-- WHAT YOU HAVE TO DO --
Only the text of the records belongs in the answer; the pictures must be dropped.

-- PROVIDED ENTRIES --
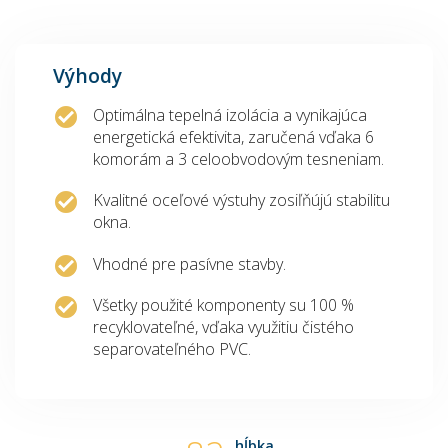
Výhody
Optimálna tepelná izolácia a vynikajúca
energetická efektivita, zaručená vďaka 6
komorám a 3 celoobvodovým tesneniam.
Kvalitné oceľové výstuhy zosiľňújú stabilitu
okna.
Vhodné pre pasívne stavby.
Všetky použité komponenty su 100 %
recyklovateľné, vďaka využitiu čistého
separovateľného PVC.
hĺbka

-- WRITTEN RESPONSE --
Výhody
Optimálna tepelná izolácia a vynikajúca
energetická efektivita, zaručená vďaka 6
komorám a 3 celoobvodovým tesneniam.
Kvalitné oceľové výstuhy zosiľňújú stabilitu
okna.
Vhodné pre pasívne stavby.
Všetky použité komponenty su 100 %
recyklovateľné, vďaka využitiu čistého
separovateľného PVC.
hĺbka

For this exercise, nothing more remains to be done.